NO! I didn't get a publishing deal - this is a self-published version.

I know, I know.  It looks like I miraculously got a publishing deal in the last two weeks, doesn’t it?  Well, I didn’t (not that I’m not working to achieve that goal, but nothing happens by miracle in the publishing business, that’s for sure!).  This is a proof copy that I got for free through CreateSpace as a prize for getting as far as I did in the Amazon Breakthrough Novel contest.  Free=Good.  It’s a little trippy to see it with the glossy cover and dedication and formatted on the nice book-paper.  I’ve been looking at it digitally and on 8 1/2 X 11 inch paper in notebooks for so long that it was a big step to see it in “real” book form – even if it’s just a proof copy.  The CreateSpace folks do a great job, and if I ever decide to spend the money, take the risk, and self-publish in paper form – I’ll definitely give them a try.  As it stands, if I ever DO self-publish, I’ll definitely be going the e-book route first – more cost effective for the writer, and it’s the up and coming medium.

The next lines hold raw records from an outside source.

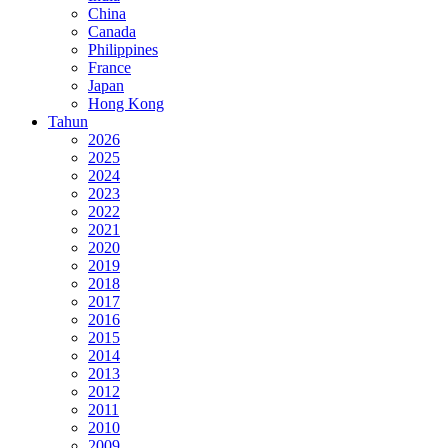
China
Canada
Philippines
France
Japan
Hong Kong
Tahun
2026
2025
2024
2023
2022
2021
2020
2019
2018
2017
2016
2015
2014
2013
2012
2011
2010
2009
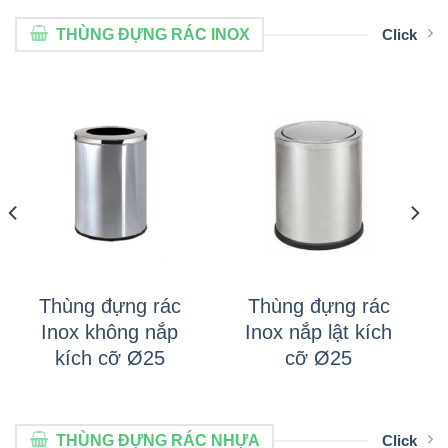
THÙNG ĐỰNG RÁC INOX
Click
Thùng đựng rác
Thùng đựng rác
Inox không nắp
Inox nắp lật kích
kích cỡ Ø25
cỡ Ø25
THÙNG ĐỰNG RÁC NHỰA
Click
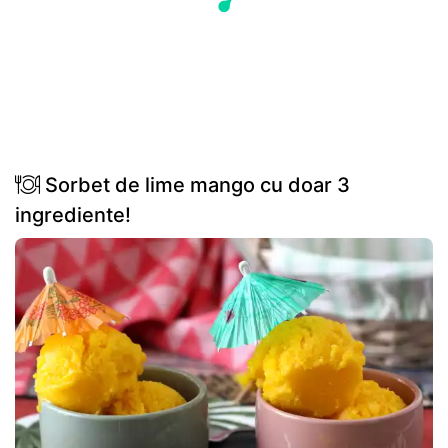
Sorbet de lime mango cu doar 3
ingrediente!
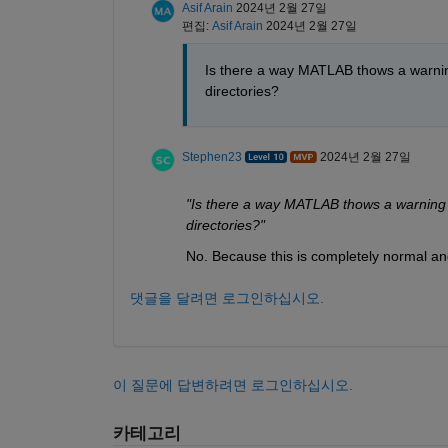
Asif Arain
2024년 2월 27일
편집:
Asif Arain
2024년 2월 27일
Is there a way MATLAB thows a warnin
directories?
Stephen23
2024년 2월 27일
"Is there a way MATLAB thows a warning 
directories?"
No. Because this is completely normal an
댓글을 달려면 로그인하십시오.
이 질문에 답변하려면 로그인하십시오.
카테고리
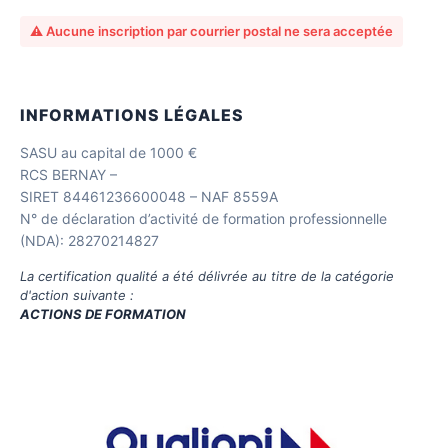
⚠️ Aucune inscription par courrier postal ne sera acceptée
INFORMATIONS LÉGALES
SASU au capital de 1000 €
RCS BERNAY –
SIRET 84461236600048 – NAF 8559A
N° de déclaration d’activité de formation professionnelle
(NDA): 28270214827
La certification qualité a été délivrée au titre de la catégorie
d'action suivante :
ACTIONS DE FORMATION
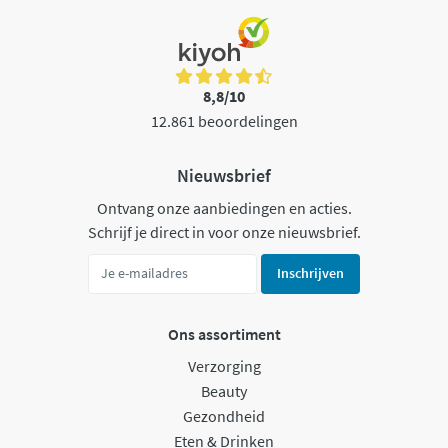
8,8/10
12.861 beoordelingen
Nieuwsbrief
Ontvang onze aanbiedingen en acties.
Schrijf je direct in voor onze nieuwsbrief.
Inschrijven
Ons assortiment
Verzorging
Beauty
Gezondheid
Eten & Drinken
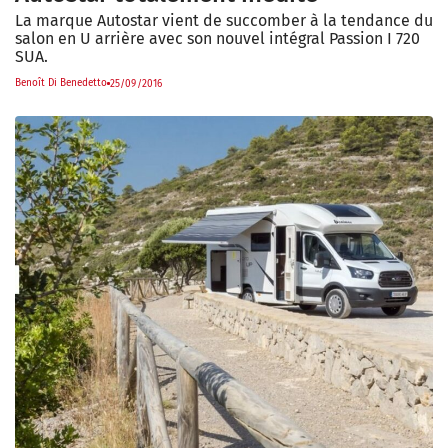
La marque Autostar vient de succomber à la tendance du
salon en U arrière avec son nouvel intégral Passion I 720
SUA.
Benoît Di Benedetto
25/09/2016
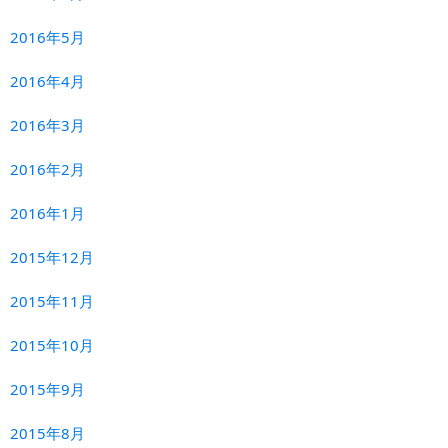
2016年5月
2016年4月
2016年3月
2016年2月
2016年1月
2015年12月
2015年11月
2015年10月
2015年9月
2015年8月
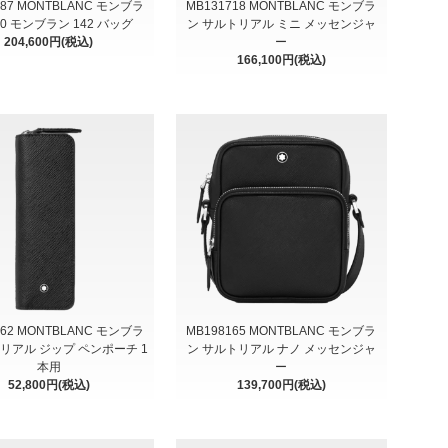
187 MONTBLANC モンブラ
MB131718 MONTBLANC モンブラ
10 モンブラン 142 バッグ
ン サルトリアル ミニ メッセンジャ
204,600円(税込)
ー
166,100円(税込)
362 MONTBLANC モンブラ
MB198165 MONTBLANC モンブラ
リアル ジップ ペンポーチ 1
ン サルトリアル ナノ メッセンジャ
本用
ー
52,800円(税込)
139,700円(税込)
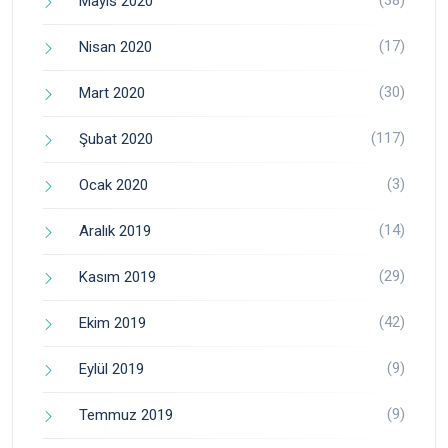
Mayıs 2020
(17)
Nisan 2020
(30)
Mart 2020
(117)
Şubat 2020
(3)
Ocak 2020
(14)
Aralık 2019
(29)
Kasım 2019
(42)
Ekim 2019
(9)
Eylül 2019
(9)
Temmuz 2019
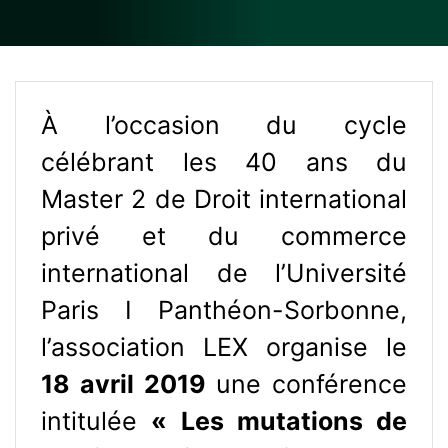
À l’occasion du cycle
célébrant les 40 ans du
Master 2 de Droit international
privé et du commerce
international de l’Université
Paris I Panthéon-Sorbonne,
l’association LEX organise le
18 avril 2019
une conférence
intitulée
« Les mutations de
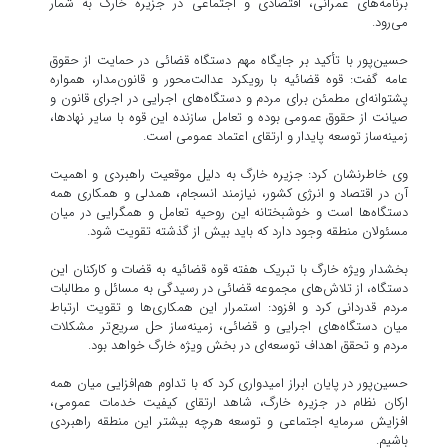
برنامه‌های عمرانی، اقتصادی و اجتماعی در جزیره خارگ به شمار
می‌رود.
حسین‌پور با تأکید بر جایگاه مهم دستگاه قضائی در حمایت از حقوق
عامه گفت: قوه قضائیه با رویکرد عدالت‌محور و قانون‌مدار، همواره
پشتوانه‌ای مطمئن برای مردم و دستگاه‌های اجرایی در اجرای قانون و
صیانت از حقوق عمومی بوده و تعامل سازنده این قوه با سایر نهادها،
زمینه‌ساز توسعه پایدار و ارتقای اعتماد عمومی است.
وی خاطرنشان کرد: جزیره خارگ به دلیل موقعیت راهبردی و اهمیت
آن در اقتصاد و انرژی کشور، نیازمند انسجام، همدلی و همکاری همه
دستگاه‌ها است و خوشبختانه این روحیه تعامل و همگرایی در میان
مسئولان منطقه وجود دارد که باید بیش از گذشته تقویت شود.
بخشدار ویژه خارگ با تبریک هفته قوه قضائیه به قضات و کارکنان این
دستگاه، از تلاش‌های مجموعه قضائی در رسیدگی به مسائل و مطالبات
مردم قدردانی کرد و افزود: استمرار این همکاری‌ها و تقویت ارتباط
میان دستگاه‌های اجرایی و قضائی، زمینه‌ساز حل سریع‌تر مشکلات
مردم و تحقق اهداف توسعه‌ای در بخش ویژه خارگ خواهد بود.
حسین‌پور در پایان ابراز امیدواری کرد که با تداوم هم‌افزایی میان همه
ارکان نظام در جزیره خارگ، شاهد ارتقای کیفیت خدمات عمومی،
افزایش سرمایه اجتماعی و توسعه هرچه بیشتر این منطقه راهبردی
باشیم.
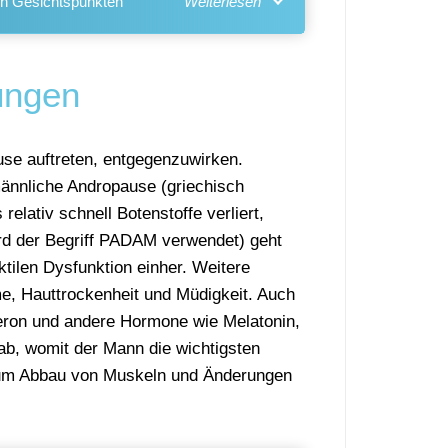
hen Gesichtspunkten
ungen
se auftreten, entgegenzuwirken.
ännliche Andropause (griechisch
elativ schnell Botenstoffe verliert,
rd der Begriff PADAM verwendet) geht
ktilen Dysfunktion einher. Weitere
, Hauttrockenheit und Müdigkeit. Auch
eron und andere Hormone wie Melatonin,
, womit der Mann die wichtigsten
s zum Abbau von Muskeln und Änderungen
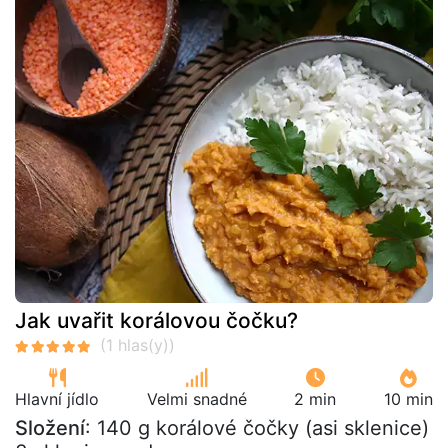
Jak uvařit korálovou čočku?
Hlavní jídlo
Velmi snadné
2 min
10 min
Složení
: 140 g korálové čočky (asi sklenice)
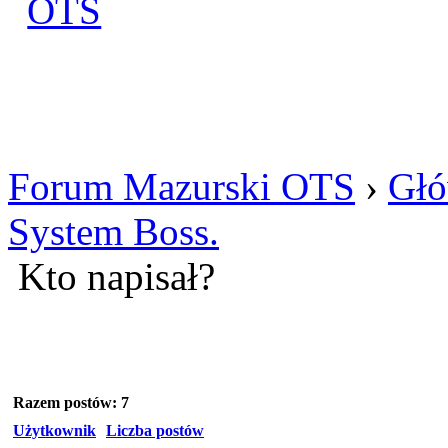
Zaloguj się
Utworz konto
Forum Mazurski OTS
›
Głó
System Boss.
Kto napisał?
Razem postów: 7
Użytkownik
Liczba postów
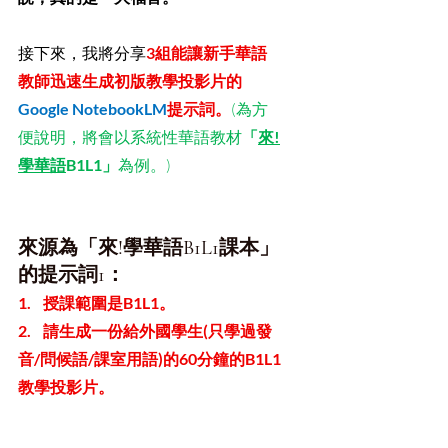
接下來，我將分享
3組能讓新手華語
教師迅速生成初版教學投影片的
Google NotebookLM
提示詞。
(為方
便說明，將會以系統性華語教材
「
來!
學華語
B1L1」
為例。)
來源為「來!學華語B1L1課本」
的提示詞1： 
1.    授課範圍是B1L1。
2.    請生成一份給外國學生(只學過發
音/問候語/課室用語)的60分鐘的B1L1
教學投影片。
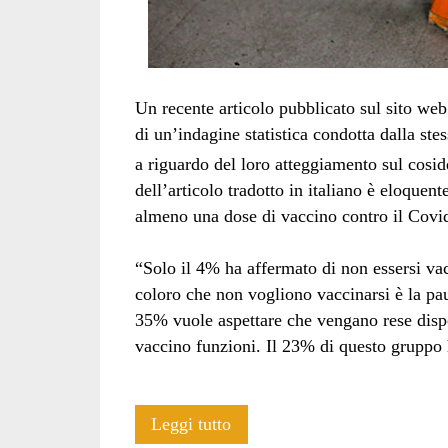
Un recente articolo pubblicato sul sito we
di un’indagine statistica condotta dalla s
a riguardo del loro atteggiamento sul cosid
dell’articolo tradotto in italiano è eloque
almeno una dose di vaccino contro il Covid-1
“Solo il 4% ha affermato di non essersi vac
coloro che non vogliono vaccinarsi è la pau
35% vuole aspettare che vengano rese dispo
vaccino funzioni. Il 23% di questo gruppo h
Minoranza
Leggi tutto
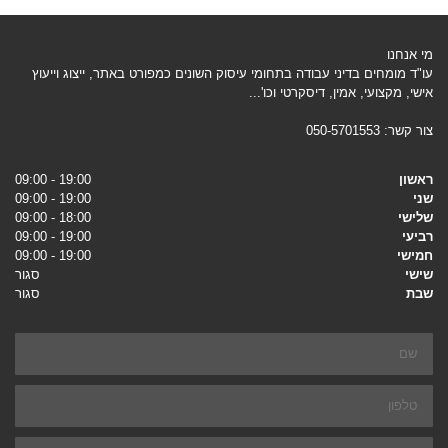
מי אנחנו
עו"ד מומחים בדיני עבודה בתחומי עיסוק השונים כמפורט באתר, ייצוג וייעוץ
אישי, מקצועי, אמין, דיסקרטי וכו'...
צור קשר:
050-5701553
ראשון
19:00 - 09:00
שני
19:00 - 09:00
שלישי
18:00 - 09:00
רביעי
19:00 - 09:00
חמישי
19:00 - 09:00
שישי
סגור
שבת
סגור
שם
טלפון
אימייל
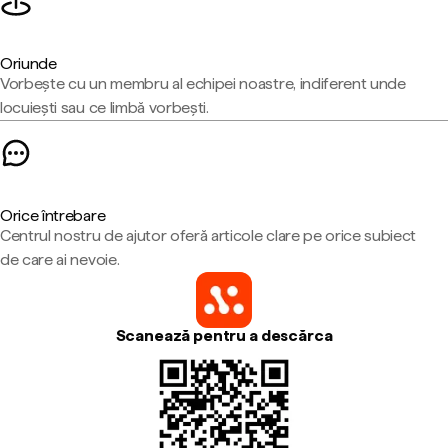
Oriunde
Vorbește cu un membru al echipei noastre, indiferent unde
locuiești sau ce limbă vorbești.
Orice întrebare
Centrul nostru de ajutor oferă articole clare pe orice subiect
de care ai nevoie.
Scanează pentru a descărca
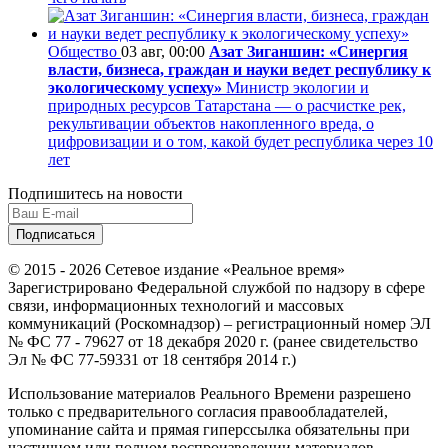
Общество
03 авг, 00:00
Азат Зиганшин: «Синергия
власти, бизнеса, граждан и науки ведет республику к
экологическому успеху»
Министр экологии и
природных ресурсов Татарстана — о расчистке рек,
рекультивации объектов накопленного вреда, о
цифровизации и о том, какой будет республика через 10
лет
Подпишитесь на новости
© 2015 - 2026 Сетевое издание «Реальное время»
Зарегистрировано Федеральной службой по надзору в сфере
связи, информационных технологий и массовых
коммуникаций (Роскомнадзор) – регистрационный номер ЭЛ
№ ФС 77 - 79627 от 18 декабря 2020 г. (ранее свидетельство
Эл № ФС 77-59331 от 18 сентября 2014 г.)
Использование материалов Реального Времени разрешено
только с предварительного согласия правообладателей,
упоминание сайта и прямая гиперссылка обязательны при
частичном или полном воспроизведении материалов.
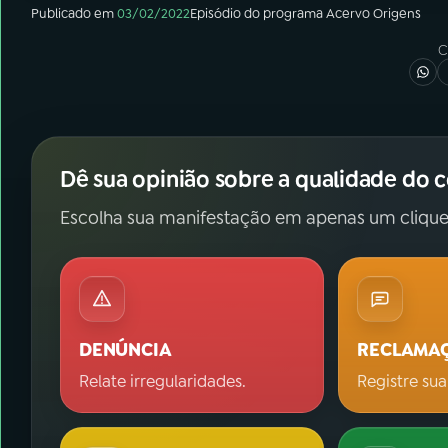
Publicado em
03/02/2022
Episódio
do programa
Acervo Origens
C
Dê sua opinião sobre a qualidade do 
Escolha sua manifestação em apenas um clique
DENÚNCIA
RECLAMA
Relate irregularidades.
Registre sua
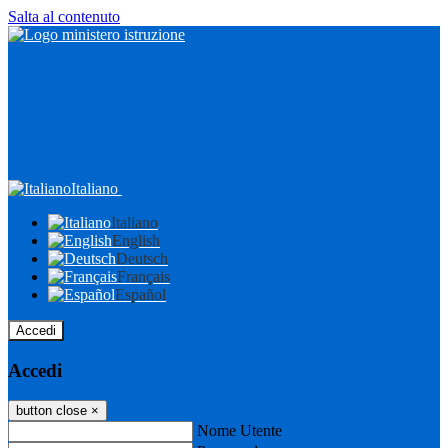
Salta al contenuto
Italiano
Italiano
English
Deutsch
Français
Español
Accedi
Accedi
button close
×
Nome Utente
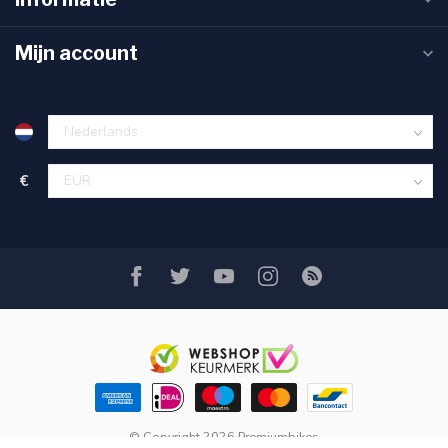
Mijn account
€
© Copyright 2026 Premiumbikes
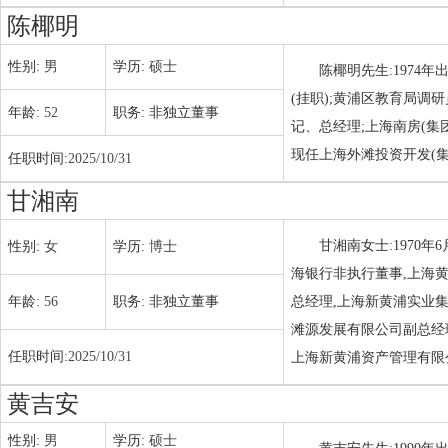
陈椰明
性别:
男
学历:
硕士
陈椰明先生:1974
(挂职);黄浦区教育局调
年龄:
52
职务:
非独立董事
记、总经理;上海南房(集
现任上海外滩投资开发(
任职时间:
2025/10/31
甘湘南
甘湘南女士:1970
性别:
女
学历:
博士
海银行非执行董事,上海
年龄:
56
职务:
非独立董事
总经理,上海新黄浦实业
滩源发展有限公司副总经理
任职时间:
2025/10/31
上海新黄浦资产管理有限
黄吉安
性别:
男
学历:
硕士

In other writing news…I received a very nice rejection (#6 : ) from one of my top ten most wanted agencies. (I won’t mention which one – doesn’t seem sporting).  I also submitted my severely cut down query (only 250 words! Yikes!) to Kate Schafer Testerman of the KT Literary Agency, and she gave me some great suggestions for making it more appealing to agents.  I intend to take her sage advice, revamp my query letter, and start with KT Literary.  I love Kate’s blog, and have a great deal of faith in someone with such a sharp sense of humor who also sold Powerless by Matthew Cody (which is both on the Rebecca Caudill Book Award list for 2011-12 AND has some similarities to my own Mojo Fingers).  The query tutoring session was sponsored by Pitch University’s June PitchFest (awesome!).

I just finished a really basic synopsis for Mojo Fingers to send out to my Manuscript Exchange Group in preparation for SCBWI’s Writer’s Retreat weekend (July 8-10).  I’m hoping to get some good experience with a critique group that will hopefully carry into future endeavors.  So far, everyone has been really nice and open-minded.  You can tell we’re all chomping a the bit to get to a weekend full of writing.  The chance to get away and sit by a lake and just write all weekend is really tempting!   I can’t wait!  I’m hoping to get my query letter whipped into shape, and do a much cleaner, more concise job of writing my Mojo Fingers Synopsis in the next two weeks before I leave. That will hopefully leave me the weekend in Springfield wide open to working on new ideas.

I’ve got 4 projects I could be working on that weekend.  I haven’t decided if I want to just work on a whim on whichever piece I feel like working on or if I should really force my nose to the grindstone on just one project.

  1.  The favorite piece I’m working on is currently called “The Rude Awakening of Marlon Grunt” about a kid who tries to end his own life, but instead wakes up being able to see and hear his guardian angel.  It’s kind of an updated, teenage version of one of my very favorite movies, “It’s a Wonderful Life” – only set in a Trailer Park in Central Illinois with an emo teenage boy.
  2. The second piece I’m working on is tentatively titled “Changing the Jericho Road” – a sci-fi allegory piece about a nation torn by civil war, and some of the kids who are running from the violence.
  3. The third piece is the follow-up to Mojo Fingers, and it follows Deandra Timmons’s story.  It’s tentatively titled one of two things, either “Silver-Tongued Diva” or “Rain Maker”.  I can’t decide.  This time, we listen to Deandra navigate the political game at Tillman Middle School as she tries to get herself elected Class President along with the rest of the Bella Vista Social Club.  She has to overcome a Princess Posse candidate, a teacher who is working against her candidacy, and her own need to control what’s going on around her in order to emerge victorious.
  4. The fourth piece is my already drafted “Escape from Grace” – a dark, post-apocalyptic adventure novel I wrote last November.  Right now, it’s told in the voice of a 37 year old woman, and wouldn’t work as a YA novel, but I might have a plan to change the voice of the narrator to an 18-year old girl.  I’d need to clean up the story a bit as well.  I know that it needs a lot of work.  I probably should have workshopped this piece rather than Mojo Fingers, but I wasn’t ready to let anyone see this yet without the changes.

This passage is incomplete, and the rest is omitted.